アルマのおるすばん
善大王とフィアの前に現れたスタンレー。彼が口にした、善大王すら知りえない組織……。
それは、世界の裏に存在し続けた者達。表舞台には立たず、それであって大きな影響力を持った集団。
善大王とは、今後も関わっていかないであろう組織。
薄暗い部屋の中、藍色の炎が唯一の灯火という場所にて、中年手前の男は平伏していた。
ガムラオルスの冗談じみたものではない、制服的な意味を持つ黒マントを羽織り、腰には黒一色の剣を差している。
黒い髪に、灰色の毛が僅かに混じっているという、ミスティルフォードでは珍しい髪。ただ、その本質がラグーン王のものと異なることは、一目瞭然。
ラグーン王を動物的な黒と比喩するならば、この男のものは色としての黒というべきだろうか。
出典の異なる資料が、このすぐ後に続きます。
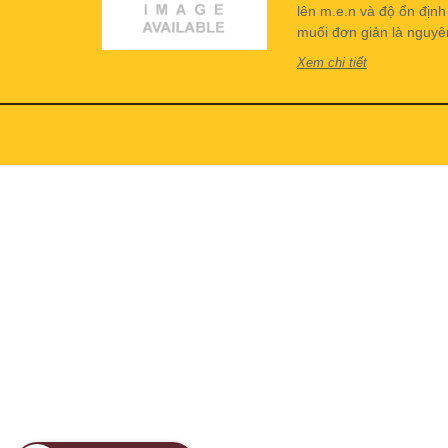
lên m.e.n và độ ổn địn
muối đơn giản là nguyên 
Xem chi tiết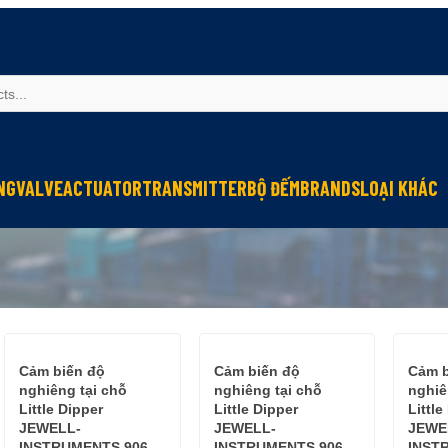
NG
VALVE
ACTUATOR
TRANSMITTER
BỘ ĐẾM
BRANDS
LOẠI KHÁC
Sinfonia
Thiết bị r
Oriental Motor
Đèn phòng
KGN
NEW-ERA
Cảm biến độ
Cảm biến độ
Cảm b
nghiêng tại chỗ
nghiêng tại chỗ
nghiê
Little Dipper
Little Dipper
Little
JEWELL-
JEWELL-
JEWE
INSTRUMENTS 906
INSTRUMENTS 906
INST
光沢、艶なども乏しく、塗料で染め上げたと言われても疑わないような、純粋な黒色。
「トニー、お前に任せてぇ仕事がある」
「……はっ」
トニーと呼ばれた男は、そこで面を上げた。
視線の先には、玉座のような装飾を施した牛革椅子に腰掛け、獲物を狙う狼のような目をした男がいる。
トニーと同じく、その男の髪は黒かった。ただ、こちらはラグーン王のそれに近い。
貴族が身に纏うような上質な軍服を着ているのだが、上着のボタンを閉めていないという着崩した形だ。
「《聖魂釘》の名に聞き覚えは」
「《二十二片の神器》と」
「……よし。じゃあ、そいつを奪ってこい。場所は、光の国だ」
座する男は青年、成人してからそれなりな期間を過ごしたという様子ではあった。だが、それにしては態度も大きく、口調も荒い。
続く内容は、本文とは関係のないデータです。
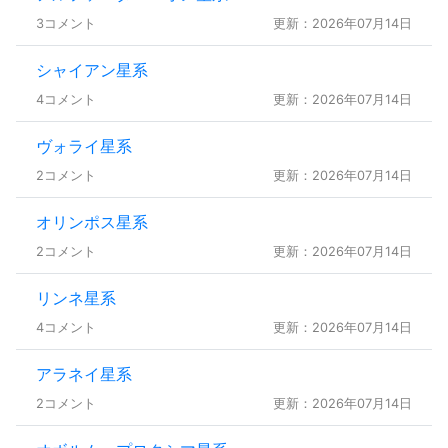
3コメント
更新：2026年07月14日
シャイアン星系
4コメント
更新：2026年07月14日
ヴォライ星系
2コメント
更新：2026年07月14日
オリンポス星系
2コメント
更新：2026年07月14日
リンネ星系
4コメント
更新：2026年07月14日
アラネイ星系
2コメント
更新：2026年07月14日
部下と上司、という上下関係の存在も感じざるを得ないが、ただそれだけという話でもなさそうだ。
「善大王、そして滞在中という天の巫女は」トニーは問う。
「スタンレーを時間稼ぎに回しといた。少なくとも、お前が取ってくるまではやれるだろうよ」
「あの者ですか」
「奴が何かしら、組織を利用しようと動いていやがることは分かっている。だが、それはオレらと同じだ、都合よく使わせてもらおうじゃねえか」
どうにも完全な信頼を受けているではないにしろ、スタンレーはかなりの実力者として数えられているようだ。
トニーは立ち上がると、確認するように告げる。
「《聖魂釘》、必ず持ち帰りましょう」
「ああ、任せるぜ」
そうして、トニーは部屋を後にした。